Nov 05 18:25:17 quarry-web-01 uwsgi-quarry-web[1815]: [2018-11-05 18:25:17,158] ERROR in app: Exception on /api/query/run [POST]
Nov 05 18:25:17 quarry-web-01 uwsgi-quarry-web[1815]: Traceback (most recent call last):
Nov 05 18:25:17 quarry-web-01 uwsgi-quarry-web[1815]:   File "/srv/quarry/venv/lib/python3.5/site-packages/flask/app.py", line 2292, in wsgi_app
Nov 05 18:25:17 quarry-web-01 uwsgi-quarry-web[1815]:     response = self.full_dispatch_request()
Nov 05 18:25:17 quarry-web-01 uwsgi-quarry-web[1815]:   File "/srv/quarry/venv/lib/python3.5/site-packages/flask/app.py", line 1815, in full_dispatch_request
Nov 05 18:25:17 quarry-web-01 uwsgi-quarry-web[1815]:     rv = self.handle_user_exception(e)

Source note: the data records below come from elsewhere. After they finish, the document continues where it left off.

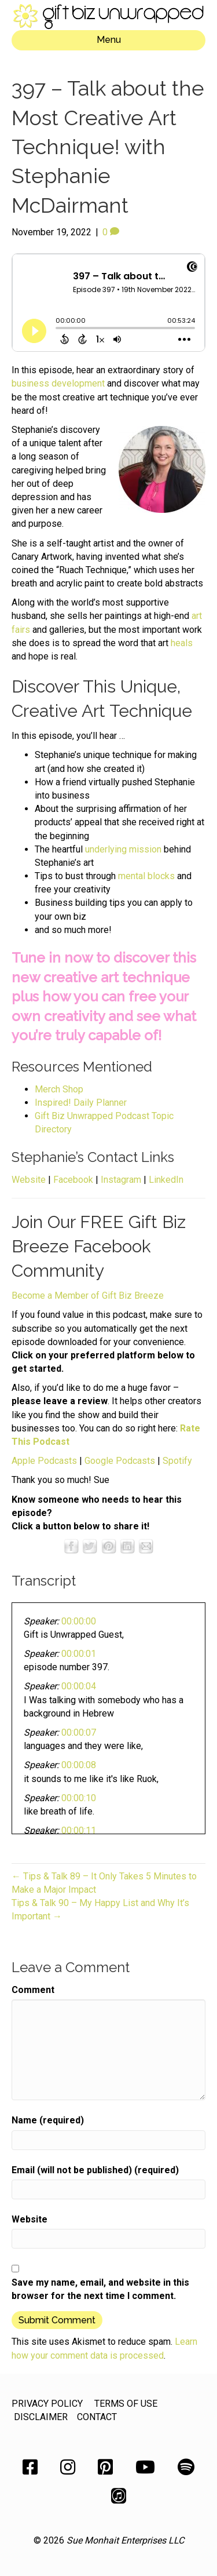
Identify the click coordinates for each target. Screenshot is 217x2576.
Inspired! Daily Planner (81, 1102)
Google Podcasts (119, 1460)
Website (29, 1179)
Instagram (121, 1179)
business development (58, 383)
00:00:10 (78, 1797)
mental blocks (146, 875)
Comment (33, 1989)
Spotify (177, 1460)
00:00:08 (78, 1764)
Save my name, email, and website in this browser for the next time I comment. (100, 2289)
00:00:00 (78, 1621)
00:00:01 (78, 1653)
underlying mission (123, 849)
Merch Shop (59, 1089)
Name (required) (48, 2120)
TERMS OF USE (125, 2403)
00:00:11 (78, 1830)
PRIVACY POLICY (47, 2403)
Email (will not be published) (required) (95, 2170)
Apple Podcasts (44, 1460)
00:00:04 (78, 1686)
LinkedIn (166, 1179)
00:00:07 (78, 1732)
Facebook (73, 1179)
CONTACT (97, 2416)
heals (182, 642)
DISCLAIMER (41, 2416)
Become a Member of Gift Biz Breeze (88, 1295)
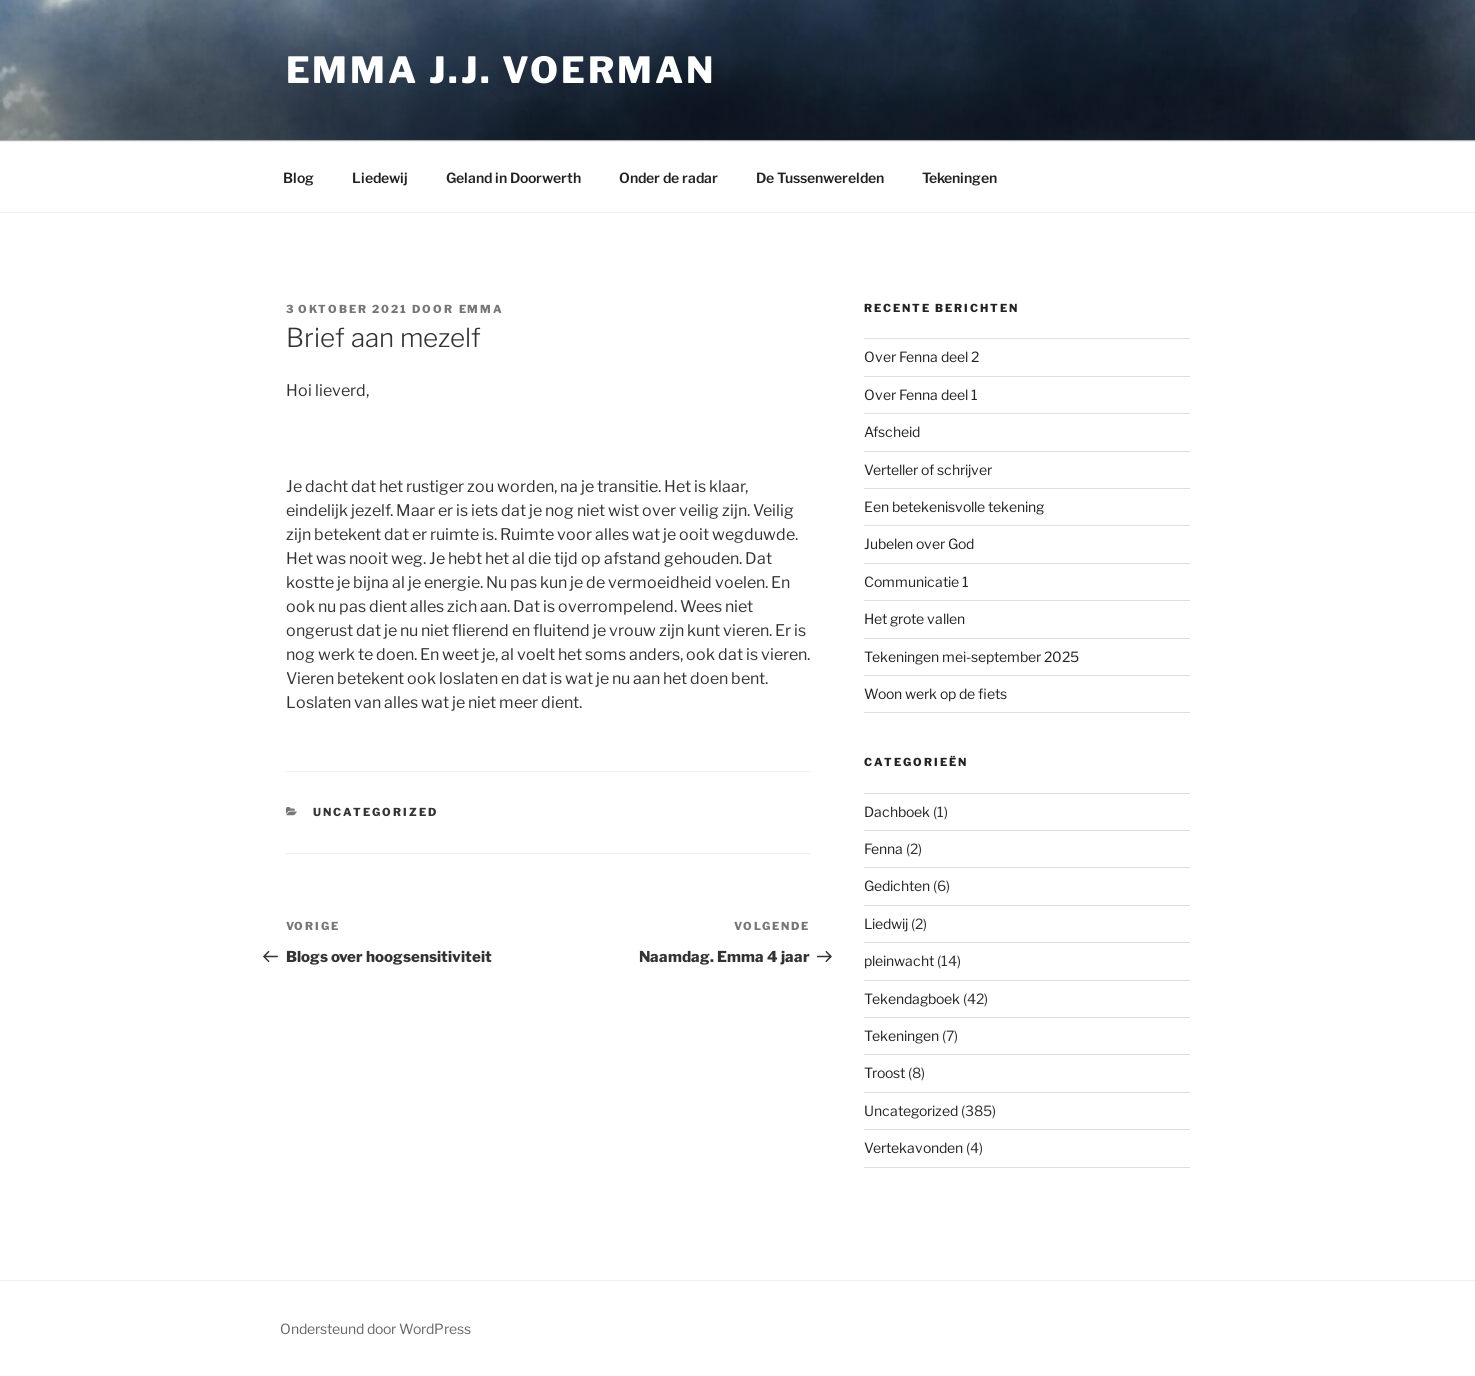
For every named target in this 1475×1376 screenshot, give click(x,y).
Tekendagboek (912, 998)
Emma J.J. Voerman (501, 70)
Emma (482, 309)
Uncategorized (375, 812)
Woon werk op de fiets (935, 693)
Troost (884, 1072)
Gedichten (897, 885)
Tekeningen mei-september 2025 (971, 656)
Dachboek (897, 811)
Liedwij (886, 923)
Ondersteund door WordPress (375, 1328)
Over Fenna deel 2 (921, 356)
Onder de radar (668, 177)
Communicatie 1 (916, 581)
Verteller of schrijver (928, 469)
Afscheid (892, 431)
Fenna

Nov 05 18:25:17 quarry-web-01 uwsgi-quarry-web[1815]:   File "/srv/quarry/venv/lib/python3.5/site-packages/flask/app.py", line 1718, in handle_user_exception
Nov 05 18:25:17 quarry-web-01 uwsgi-quarry-web[1815]:     reraise(exc_type, exc_value, tb)
Nov 05 18:25:17 quarry-web-01 uwsgi-quarry-web[1815]:   File "/srv/quarry/venv/lib/python3.5/site-packages/flask/_compat.py", line 35, in reraise
Nov 05 18:25:17 quarry-web-01 uwsgi-quarry-web[1815]:     raise value
Nov 05 18:25:17 quarry-web-01 uwsgi-quarry-web[1815]:   File "/srv/quarry/venv/lib/python3.5/site-packages/flask/app.py", line 1813, in full_dispatch_request
Nov 05 18:25:17 quarry-web-01 uwsgi-quarry-web[1815]:     rv = self.dispatch_request()
Nov 05 18:25:17 quarry-web-01 uwsgi-quarry-web[1815]:   File "/srv/quarry/venv/lib/python3.5/site-packages/flask/app.py", line 1799, in dispatch_request
Nov 05 18:25:17 quarry-web-01 uwsgi-quarry-web[1815]:     return self.view_functions[rule.endpoint](**req.view_args)
Nov 05 18:25:17 quarry-web-01 uwsgi-quarry-web[1815]:   File "./quarry/web/app.py", line 236, in api_run_query
Nov 05 18:25:17 quarry-web-01 uwsgi-quarry-web[1815]:     if not result.ready():
Nov 05 18:25:17 quarry-web-01 uwsgi-quarry-web[1815]:   File "/srv/quarry/venv/lib/python3.5/site-packages/celery/result.py", line 311, in ready
Nov 05 18:25:17 quarry-web-01 uwsgi-quarry-web[1815]:     return self.state in self.backend.READY_STATES
Nov 05 18:25:17 quarry-web-01 uwsgi-quarry-web[1815]:   File "/srv/quarry/venv/lib/python3.5/site-packages/celery/result.py", line 471, in state
Nov 05 18:25:17 quarry-web-01 uwsgi-quarry-web[1815]:     return self._get_task_meta()['status']
Nov 05 18:25:17 quarry-web-01 uwsgi-quarry-web[1815]:   File "/srv/quarry/venv/lib/python3.5/site-packages/celery/result.py", line 410, in _get_task_meta
Nov 05 18:25:17 quarry-web-01 uwsgi-quarry-web[1815]:     return self._maybe_set_cache(self.backend.get_task_meta(self.id))
Nov 05 18:25:17 quarry-web-01 uwsgi-quarry-web[1815]:   File "/srv/quarry/venv/lib/python3.5/site-packages/celery/backends/base.py", line 365, in get_task_meta
Nov 05 18:25:17 quarry-web-01 uwsgi-quarry-web[1815]:     meta = self._get_task_meta_for(task_id)
Nov 05 18:25:17 quarry-web-01 uwsgi-quarry-web[1815]:   File "/srv/quarry/venv/lib/python3.5/site-packages/celery/backends/base.py", line 680, in _get_task_meta_for
Nov 05 18:25:17 quarry-web-01 uwsgi-quarry-web[1815]:     return self.decode_result(meta)
Nov 05 18:25:17 quarry-web-01 uwsgi-quarry-web[1815]:   File "/srv/quarry/venv/lib/python3.5/site-packages/celery/backends/base.py", line 284, in decode_result
Nov 05 18:25:17 quarry-web-01 uwsgi-quarry-web[1815]:     return self.meta_from_decoded(self.decode(payload))
Nov 05 18:25:17 quarry-web-01 uwsgi-quarry-web[1815]:   File "/srv/quarry/venv/lib/python3.5/site-packages/celery/backends/base.py", line 280, in meta_from_decoded
Nov 05 18:25:17 quarry-web-01 uwsgi-quarry-web[1815]:     meta['result'] = self.exception_to_python(meta['result'])
Nov 05 18:25:17 quarry-web-01 uwsgi-quarry-web[1815]:   File "/srv/quarry/venv/lib/python3.5/site-packages/celery/backends/base.py", line 260, in exception_to_python
Nov 05 18:25:17 quarry-web-01 uwsgi-quarry-web[1815]:     exc = cls(*exc_msg if isinstance(exc_msg, tuple) else exc_msg)
Nov 05 18:25:17 quarry-web-01 uwsgi-quarry-web[1815]: TypeError: __init__() missing 2 required positional arguments: 'params' and 'orig'

Not sure what is going on. Not reproducible by creating a new query. Workarounded by using FLUSHALL on redis-cli.